Ensembles instrumentaux
Chaque pays possède plusieurs ensembles instrumentaux différents correspondant à des usages déterminés: musique de divertissement de cour, musique de danses royales, musique pour les « théâtres d’ombres », musique de mariage, de funérailles, de cortège, de divertissement populaire, etc.On peut se limiter à examiner quatre types principaux d’orchestres de cour : l’orchestre pin peat et l’orchestre mohori (Cambodge), le gamelan (Java) et le gong (Bali) ; les deux premiers n’existent que dans le groupe thai-khmer.
– Les ensembles pin peat (cambodgien), pi phat (thaïlandais et birman) et seb nai (laotien) ont, à quelques détails près, la même composition ; leurs instruments sont presque toujours par paires, l’un pour le registre aigu, l’autre pour le grave.
À titre d’exemple, voici la composition de l’orchestre pin peat du Cambodge, d’après les renseignements donnés par Jacques Brunet : deux xylophones (roneat touch [prononcez toueut], xylophone aigu, ou roneat ek, premier xylophone à vingt et une lames ; roneat thung, grave, à dix-sept lames) ; deux jeux de gongs sur cadre circulaire en rotin (kong touch, aigu à dix-sept gongs ; kong thom, grave, à seize gongs) ; deux hautbois (sralay touch et sralay thom ; mais, dans la plupart des ensembles, il n’y a qu’un hautbois); deux tambours à deux peaux frappés à l’aide de bâtonnets en bois (skor thom) ; un ou deux tambours horizontaux à deux peaux, frappés à main nue (sampho) ; une paire de petites cymbales (chhing) ; quelquefois enfin, un métallophone (roneat dek).
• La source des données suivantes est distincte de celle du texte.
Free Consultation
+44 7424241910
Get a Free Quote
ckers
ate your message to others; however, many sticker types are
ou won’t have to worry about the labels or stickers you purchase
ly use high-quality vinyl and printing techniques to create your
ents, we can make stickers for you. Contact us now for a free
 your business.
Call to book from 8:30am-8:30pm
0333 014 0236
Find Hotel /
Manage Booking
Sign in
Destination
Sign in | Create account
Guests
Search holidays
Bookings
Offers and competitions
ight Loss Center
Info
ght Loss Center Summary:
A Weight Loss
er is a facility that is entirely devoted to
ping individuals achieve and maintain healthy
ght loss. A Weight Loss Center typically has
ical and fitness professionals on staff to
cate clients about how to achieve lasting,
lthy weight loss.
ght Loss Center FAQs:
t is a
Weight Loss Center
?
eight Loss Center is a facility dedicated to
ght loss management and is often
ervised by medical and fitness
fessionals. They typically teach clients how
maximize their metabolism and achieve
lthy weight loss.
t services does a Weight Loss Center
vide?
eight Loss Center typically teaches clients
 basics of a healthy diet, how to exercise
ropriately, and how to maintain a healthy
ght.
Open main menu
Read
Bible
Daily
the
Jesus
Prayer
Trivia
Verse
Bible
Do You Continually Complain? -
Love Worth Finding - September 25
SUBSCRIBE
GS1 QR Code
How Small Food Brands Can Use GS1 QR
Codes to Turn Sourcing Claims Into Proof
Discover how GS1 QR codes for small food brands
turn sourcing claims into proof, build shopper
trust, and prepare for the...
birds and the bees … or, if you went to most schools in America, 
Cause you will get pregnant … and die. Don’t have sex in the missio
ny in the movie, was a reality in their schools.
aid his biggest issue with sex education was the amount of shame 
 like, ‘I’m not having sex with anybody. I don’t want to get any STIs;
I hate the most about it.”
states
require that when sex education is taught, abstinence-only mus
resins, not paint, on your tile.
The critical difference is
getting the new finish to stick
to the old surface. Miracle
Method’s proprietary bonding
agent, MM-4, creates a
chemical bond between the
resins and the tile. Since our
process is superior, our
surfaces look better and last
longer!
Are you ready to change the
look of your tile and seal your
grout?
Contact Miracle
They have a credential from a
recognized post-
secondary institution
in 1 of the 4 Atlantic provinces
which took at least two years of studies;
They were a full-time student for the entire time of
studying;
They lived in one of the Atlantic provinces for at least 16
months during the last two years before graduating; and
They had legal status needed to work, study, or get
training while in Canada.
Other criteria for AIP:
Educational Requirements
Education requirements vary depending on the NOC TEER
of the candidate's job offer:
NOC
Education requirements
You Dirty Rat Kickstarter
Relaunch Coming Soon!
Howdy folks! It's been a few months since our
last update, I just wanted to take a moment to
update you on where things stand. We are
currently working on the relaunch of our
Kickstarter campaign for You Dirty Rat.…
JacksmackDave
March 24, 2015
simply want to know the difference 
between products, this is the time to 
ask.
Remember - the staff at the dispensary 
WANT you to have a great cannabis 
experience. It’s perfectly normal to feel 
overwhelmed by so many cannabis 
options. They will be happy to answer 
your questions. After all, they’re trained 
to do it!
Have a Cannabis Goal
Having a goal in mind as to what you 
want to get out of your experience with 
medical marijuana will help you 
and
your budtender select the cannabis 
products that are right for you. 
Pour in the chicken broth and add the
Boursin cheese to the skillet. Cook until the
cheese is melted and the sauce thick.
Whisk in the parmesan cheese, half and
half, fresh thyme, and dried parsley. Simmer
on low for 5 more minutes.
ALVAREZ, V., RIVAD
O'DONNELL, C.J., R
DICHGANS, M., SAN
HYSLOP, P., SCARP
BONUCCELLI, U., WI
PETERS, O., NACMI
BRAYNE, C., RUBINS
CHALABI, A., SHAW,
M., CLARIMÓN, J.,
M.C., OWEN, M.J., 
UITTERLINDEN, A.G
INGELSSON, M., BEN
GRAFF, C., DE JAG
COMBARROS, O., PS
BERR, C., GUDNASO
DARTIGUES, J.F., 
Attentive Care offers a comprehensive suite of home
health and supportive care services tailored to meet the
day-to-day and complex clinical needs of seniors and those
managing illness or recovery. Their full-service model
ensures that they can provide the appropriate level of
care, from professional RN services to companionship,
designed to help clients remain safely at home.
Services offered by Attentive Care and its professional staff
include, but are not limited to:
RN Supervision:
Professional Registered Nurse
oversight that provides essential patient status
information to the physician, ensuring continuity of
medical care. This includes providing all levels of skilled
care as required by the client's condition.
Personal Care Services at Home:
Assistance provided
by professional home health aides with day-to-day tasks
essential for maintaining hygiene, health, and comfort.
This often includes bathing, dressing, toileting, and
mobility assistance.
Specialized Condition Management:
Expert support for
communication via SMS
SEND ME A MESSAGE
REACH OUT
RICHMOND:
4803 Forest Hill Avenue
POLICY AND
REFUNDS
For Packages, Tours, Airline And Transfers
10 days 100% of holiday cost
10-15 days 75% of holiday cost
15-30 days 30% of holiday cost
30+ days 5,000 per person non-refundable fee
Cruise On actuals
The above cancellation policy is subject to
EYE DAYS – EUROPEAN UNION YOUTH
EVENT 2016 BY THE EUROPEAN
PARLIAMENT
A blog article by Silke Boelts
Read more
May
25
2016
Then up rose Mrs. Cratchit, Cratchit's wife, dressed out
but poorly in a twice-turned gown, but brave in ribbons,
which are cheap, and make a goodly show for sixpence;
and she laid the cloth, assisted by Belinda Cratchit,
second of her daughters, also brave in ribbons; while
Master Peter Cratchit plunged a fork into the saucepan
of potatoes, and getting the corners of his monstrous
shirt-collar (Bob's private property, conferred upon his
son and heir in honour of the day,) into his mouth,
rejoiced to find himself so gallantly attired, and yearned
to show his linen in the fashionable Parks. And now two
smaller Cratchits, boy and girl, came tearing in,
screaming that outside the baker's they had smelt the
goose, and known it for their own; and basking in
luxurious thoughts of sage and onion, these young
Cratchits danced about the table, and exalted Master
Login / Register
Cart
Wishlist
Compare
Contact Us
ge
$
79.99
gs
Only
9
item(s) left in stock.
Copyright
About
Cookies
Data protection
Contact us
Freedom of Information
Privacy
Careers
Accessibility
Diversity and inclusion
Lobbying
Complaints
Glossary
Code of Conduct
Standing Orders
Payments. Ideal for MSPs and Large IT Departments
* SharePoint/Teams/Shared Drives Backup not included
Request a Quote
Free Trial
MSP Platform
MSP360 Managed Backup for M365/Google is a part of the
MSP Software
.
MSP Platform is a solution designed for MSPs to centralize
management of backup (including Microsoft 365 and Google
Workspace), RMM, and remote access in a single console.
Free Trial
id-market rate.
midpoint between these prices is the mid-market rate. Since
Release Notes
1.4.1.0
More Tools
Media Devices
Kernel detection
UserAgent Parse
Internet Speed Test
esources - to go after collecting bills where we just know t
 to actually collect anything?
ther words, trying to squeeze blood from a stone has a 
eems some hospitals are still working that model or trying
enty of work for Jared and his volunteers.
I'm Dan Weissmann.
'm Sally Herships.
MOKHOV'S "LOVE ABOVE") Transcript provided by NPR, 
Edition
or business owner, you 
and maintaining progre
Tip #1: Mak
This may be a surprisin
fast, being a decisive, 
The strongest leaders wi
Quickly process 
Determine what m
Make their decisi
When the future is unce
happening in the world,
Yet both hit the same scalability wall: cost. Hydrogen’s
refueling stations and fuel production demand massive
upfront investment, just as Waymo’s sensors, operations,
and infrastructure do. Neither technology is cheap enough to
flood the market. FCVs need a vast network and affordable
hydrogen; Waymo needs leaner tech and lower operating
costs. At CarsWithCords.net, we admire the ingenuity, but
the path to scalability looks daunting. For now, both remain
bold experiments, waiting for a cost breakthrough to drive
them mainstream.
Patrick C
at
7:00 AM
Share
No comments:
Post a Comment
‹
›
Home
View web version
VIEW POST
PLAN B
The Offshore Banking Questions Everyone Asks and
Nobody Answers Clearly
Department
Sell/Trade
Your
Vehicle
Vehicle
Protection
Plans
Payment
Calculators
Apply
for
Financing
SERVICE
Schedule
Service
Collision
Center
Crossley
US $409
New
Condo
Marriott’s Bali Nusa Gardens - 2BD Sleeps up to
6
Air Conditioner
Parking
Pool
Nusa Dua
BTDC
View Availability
Selon les cas et les pays, le nombre d’instruments de chaque catégorie peut être modifié.
Le pin peat (ou le pi phat) sert pour la musique de cour, les cérémonies, l’accompagnement des drames dansés ou des danses royales.
– L’orchestre mahori, également du groupe thai-khmer, comprend de surcroît des instruments à cordes. Voici, à titre d’exemple, l’ensemble mahori du Cambodge : deux xylophones (aigu et grave) ; une cithare à trois cordes (ta khé) ; une vièle à pique à trois cordes (tro khmer) ; deux flûtes droites (khloy touch et khloy thom) ; deux tambours joués par le même musicien (thung et romanea). Dans certains cas, le monocorde sadev et le luth chapey, ainsi que les petites cymbales, peuvent faire partie de cet ensemble qui joue la musique de divertissement. Au Laos, on ajoute souvent le khène, orgue à bouche.
Les deux autres types étudiés ici existent à Java (gamelan) et à Bali (gong). La composition des gamelans et des gongs est variable selon les régions et les genres de musique.
– Un gamelan à Java comporte, en général (d’après Jaap Kunst) : des instruments donnant la mélodie principale, des instruments dits « colotomiques », des instruments paraphrasants, enfin des instruments « agogiques ».
Le groupe des saron demung et saron barung (métallophones à six lames) donne la mélodie principale; dans les grandes compositions, une mélodie plus élaborée est exécutée sur les bonang (jeu de dix gongs disposés en deux rangées sur cadre rectangulaire en bois); pour les pièces de musique douce, elle est exécutée par la flûte suling, la vièle rebab ou la voix soutenue par un chœur chantant à l’unisson. La mélodie essentielle est soulignée à distances égales par des coups sur le slentem (métallophone sur résonateurs).
Les instruments dits « colotomiques » marquent la ponctuation. À la fin de chaque partie de la pièce, on frappe le plus grand gong suspendu verticalement, appelé gong ageng ou gong gedé ; ce coup équivaut à un point, et même à un point à la ligne. Chaque partie ou chaque longue phrase est subdivisée en courtes phrases à la fin desquelles on fait sonner le kenong, le grand gong posé sur cadre carré en bois ; un coup de kenong équivaut à un point-virgule. Chaque phrase est divisée en périodes marquées par un coup de ketuk, petit gong bulbé posé sur un cadre carré en bois ; chaque coup de ketuk équivaut à une virgule.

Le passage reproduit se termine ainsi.